A "group", in my experience, is most often used to denote a "cluster" of MORE than one.

I don't say "Look at that group standing over there" when trying to point out a single person standing off by themselves.

It would be less confusing to call a character standing by itself/moving off by itself/pushed off by itself as "alone", "solitary", "by itself".

I would have to agree with you that the term group could be confusing. Mathematically, a group is simply a set. Sets can be empty, or they can have any number of elements at any given time. It is well defined, and I think that is what they try to do in the rulebook. I personally had no trouble grasping the concept, but I do enjoy mathematics, so I'm familiar with this concept already.

English is not mathematics, though, and most people are more familiar with English.

That said, I'm sure the simplest way to write a set of rules like these having a high degree of interaction is to carefully define "group", and then refer to it consistently throughout the game rules.

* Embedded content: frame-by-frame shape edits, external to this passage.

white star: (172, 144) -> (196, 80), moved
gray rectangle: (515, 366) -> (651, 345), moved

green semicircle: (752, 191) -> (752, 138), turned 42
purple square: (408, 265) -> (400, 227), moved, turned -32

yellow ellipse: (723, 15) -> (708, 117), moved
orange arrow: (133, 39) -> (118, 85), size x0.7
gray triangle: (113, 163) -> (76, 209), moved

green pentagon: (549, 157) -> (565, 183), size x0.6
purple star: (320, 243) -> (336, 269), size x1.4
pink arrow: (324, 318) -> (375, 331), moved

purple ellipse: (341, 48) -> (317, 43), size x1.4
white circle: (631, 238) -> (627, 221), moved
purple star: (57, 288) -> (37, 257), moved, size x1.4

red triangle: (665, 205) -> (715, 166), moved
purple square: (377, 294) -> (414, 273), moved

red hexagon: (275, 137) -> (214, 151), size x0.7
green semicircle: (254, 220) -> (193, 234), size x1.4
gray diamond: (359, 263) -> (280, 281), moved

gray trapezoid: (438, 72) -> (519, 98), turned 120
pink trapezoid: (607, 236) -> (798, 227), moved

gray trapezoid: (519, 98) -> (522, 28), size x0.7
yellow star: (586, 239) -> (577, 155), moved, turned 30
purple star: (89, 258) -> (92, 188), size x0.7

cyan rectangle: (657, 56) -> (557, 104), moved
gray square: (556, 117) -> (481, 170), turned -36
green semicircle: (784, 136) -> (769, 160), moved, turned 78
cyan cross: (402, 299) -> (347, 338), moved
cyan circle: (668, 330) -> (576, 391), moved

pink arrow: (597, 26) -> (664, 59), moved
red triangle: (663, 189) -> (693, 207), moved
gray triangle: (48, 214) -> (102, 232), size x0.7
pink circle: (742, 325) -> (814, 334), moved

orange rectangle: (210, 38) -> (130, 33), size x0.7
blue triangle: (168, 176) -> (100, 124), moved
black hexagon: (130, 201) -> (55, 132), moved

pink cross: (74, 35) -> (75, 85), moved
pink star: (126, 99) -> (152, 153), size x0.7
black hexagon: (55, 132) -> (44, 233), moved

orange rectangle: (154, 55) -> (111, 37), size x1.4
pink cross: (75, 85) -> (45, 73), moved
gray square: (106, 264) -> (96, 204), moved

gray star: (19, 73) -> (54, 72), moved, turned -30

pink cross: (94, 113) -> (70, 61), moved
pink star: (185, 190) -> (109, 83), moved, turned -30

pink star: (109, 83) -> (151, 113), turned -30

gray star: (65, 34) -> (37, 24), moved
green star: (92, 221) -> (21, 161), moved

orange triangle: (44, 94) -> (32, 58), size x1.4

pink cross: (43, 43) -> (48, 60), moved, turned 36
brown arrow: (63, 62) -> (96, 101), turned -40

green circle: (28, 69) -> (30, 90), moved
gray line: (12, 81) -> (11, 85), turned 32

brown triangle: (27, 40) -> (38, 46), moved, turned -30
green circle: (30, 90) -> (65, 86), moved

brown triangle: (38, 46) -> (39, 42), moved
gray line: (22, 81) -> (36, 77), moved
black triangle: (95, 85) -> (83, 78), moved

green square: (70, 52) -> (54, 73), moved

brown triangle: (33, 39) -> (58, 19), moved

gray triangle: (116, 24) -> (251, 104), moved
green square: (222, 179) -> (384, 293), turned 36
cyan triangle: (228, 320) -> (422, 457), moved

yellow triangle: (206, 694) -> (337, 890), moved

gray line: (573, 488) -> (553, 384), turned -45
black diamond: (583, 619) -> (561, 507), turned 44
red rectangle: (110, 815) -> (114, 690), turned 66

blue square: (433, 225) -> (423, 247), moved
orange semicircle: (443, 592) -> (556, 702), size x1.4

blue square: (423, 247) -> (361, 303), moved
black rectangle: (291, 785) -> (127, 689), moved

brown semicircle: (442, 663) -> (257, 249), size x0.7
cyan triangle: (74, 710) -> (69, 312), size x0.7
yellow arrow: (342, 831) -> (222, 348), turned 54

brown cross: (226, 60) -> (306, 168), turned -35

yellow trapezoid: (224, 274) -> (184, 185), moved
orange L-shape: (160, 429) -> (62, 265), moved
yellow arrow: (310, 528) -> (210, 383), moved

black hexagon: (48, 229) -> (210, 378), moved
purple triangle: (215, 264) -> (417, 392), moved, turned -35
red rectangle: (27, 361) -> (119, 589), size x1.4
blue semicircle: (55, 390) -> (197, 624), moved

You can then avoid having to say, "movement is when one token moves either by itself or in a group to a different group of tokens or becoming alone and can even be considered moving if it doesn't physically change places on the table (imagine walking to the other side of the field avoiding contact with any other skirmishers)".

No, instead you say, "a group is a set of tokens, and can even be a single token or no tokens at all. Movement is when one token moves from one group to another [possibly empty] group, even if it leaves a group by itself to form a new group by itself (imagine walking from yadda yadda...)"

Sorry if that is still confusing - I do agree that it isn't very intuitive. I was just trying to explain that it is cleaner when you define groups in the way that Doomrock does. It gets even more apparent when you try to include all those ideas on cards that trigger on with pushing and moving and distant and adjacent.